The duties of directors of a corporation

Question… explain the duties of directors of a corporation we else owes similar duties? what remedies area available for the breaches of duties


The directors of a company are the key personnel that are responsible for the management of the company. In most cases, the directors of the company work collectively as a board in order to the chant the way forward as one sole entity. The articles of association give the board of directors to delegate authority to individual directors as considered appropriate by the company. The duties and responsibilities of directors are statutory duties with their legal capacities in order to drive the company forward. The operations of the directors are closely guarded by the company constitution to ensure that all their work is reasonable and has no conflict of interest. In their duties, the directors exercise independent judgment and are not obliged to accept benefits from third parties.
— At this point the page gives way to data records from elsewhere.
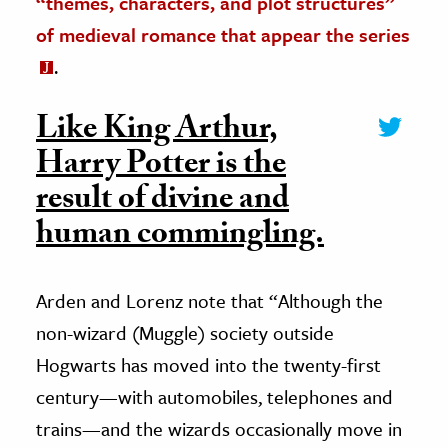
“themes, characters, and plot structures”
of medieval romance that appear the series
.
Like King Arthur,
Harry Potter is the
result of divine and
human commingling.
Arden and Lorenz note that “Although the
non-wizard (Muggle) society outside
Hogwarts has moved into the twenty-first
century—with automobiles, telephones and
trains—and the wizards occasionally move in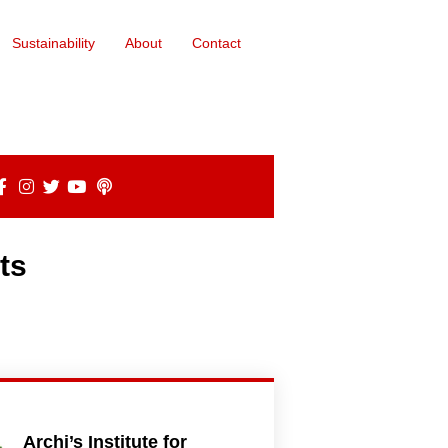
Sustainability
About
Contact
ts
Archi’s Institute for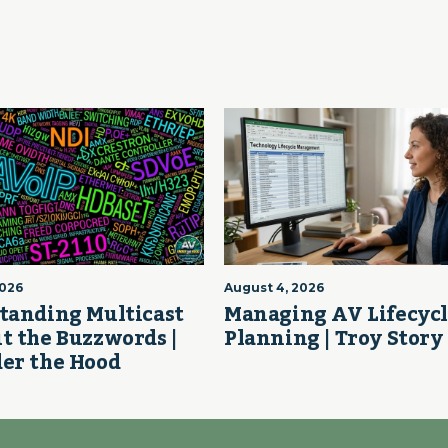
2026
August 4, 2026
tanding Multicast
Managing AV Lifecyc
t the Buzzwords |
Planning | Troy Story
er the Hood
The directors are responsible for drawing policy initiatives for the company in accordance with the scope operations of the company.

In some instances, one or more directors can breach their duties as far as company operations are concerned. However, the law provides for a variety of remedies in the event a director breaches his duties by contravening his moral and legal authority. The remedies for breach of duties include a court injunction or declaration and compensation where appropriate. In the case where the company property is lost, the director can be ordered to restore the company property or account for profits. In case of contract breach, rescission of the relevant contract can be ordered to act as a remedy for the breach of duty. In extreme cases where the director portrays gross violation of the company rules, the director can be dismissed and be replaced with other responsible persons who can act with due diligence.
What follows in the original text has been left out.